- Consensus secondary structure and sequence conservation of ftsZ-DE RNA

Identifiers
- Symbol: ftsZ-DE
- Rfam: RF02985

Other data
- RNA type: Gene; sRNA
- SO: SO:0001263
- PDB structures: PDBe

= FtsZ-DE RNA motif =

The ftsZ-DE RNA motif is a conserved RNA structure that was discovered by bioinformatics.
ftsZ-DE motifs are found in bacteria belonging to the genus Fibrobacter.

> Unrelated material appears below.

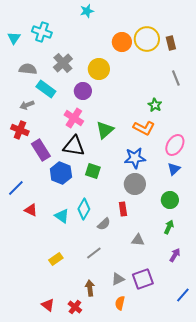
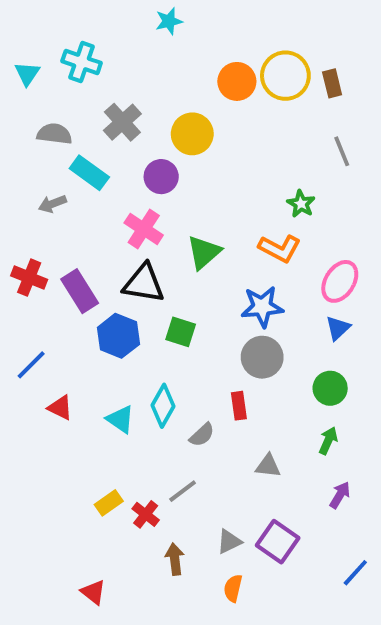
red cross: (20, 130) -> (29, 278), moved
purple square: (143, 279) -> (278, 542), turned -35
red cross: (75, 307) -> (146, 514), moved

It is ambiguous whether ftsZ-DE RNAs function as cis-regulatory elements or whether they operate in trans as small RNAs.
ftsZ-DE RNAs are consistently located immediately downstream of predicted operons, one of whose genes is predicted as ftsZ. ftsZ genes encode a GTPase
that is involved in cell division.
This genomic arrangement could suggest that ftsZ-DE RNAs function as cis-regulatory elements as part of the 3' untranslated regions of these operons. However, these locations rarely contain cis-regulatory RNAs in bacteria. Another possibility that was proposed is that ftsZ-DE RNAs represent an unusual form of Rho-independent transcription terminators that are specific to the under-studied phylum Fibrobacterota, to which Fibrobacter belongs. However, the ftsZ-DE motif exhibits some features that are not found in many Rho-independent terminators, especially that it consists of two hairpins. The function of ftsZ-DE RNAs has not, as of 2018, been established.